━━━━━ Data for analysis ━━━━━

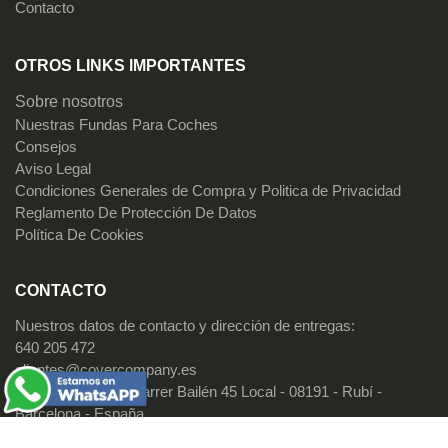
Contacto
OTROS LINKS IMPORTANTES
Sobre nosotros
Nuestras Fundas Para Coches
Consejos
Aviso Legal
Condiciones Generales de Compra y Politica de Privacidad
Reglamento De Protección De Datos
Política De Cookies
CONTACTO
Nuestros datos de contacto y dirección de entregas:
640 205 472
clientes@covercompany.es
Cover Company: Carrer Bailén 45 Local - 08191 - Rubí -
Barcelona - España
Canal de Cover Company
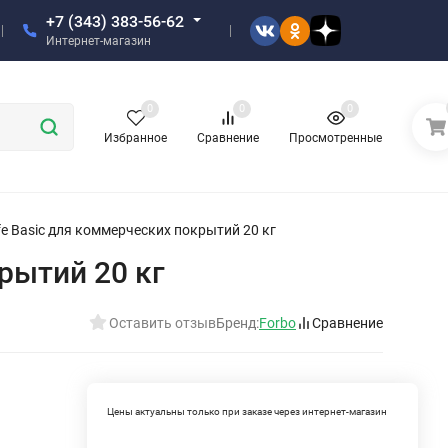
+7 (343) 383-56-62
Интернет-магазин
0
0
0
Избранное
Сравнение
Просмотренные
afe Basic для коммерческих покрытий 20 кг
крытий 20 кг
Оставить отзыв
Бренд:
Forbo
Сравнение
Цены актуальны только при заказе через интернет-магазин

━━━━━

■ Problem details ■
Whenever a line in the data holds "магазин", copy that line.

■ Answer to this problem ■
Интернет-магазин
Цены актуальны только при заказе через интернет-магазин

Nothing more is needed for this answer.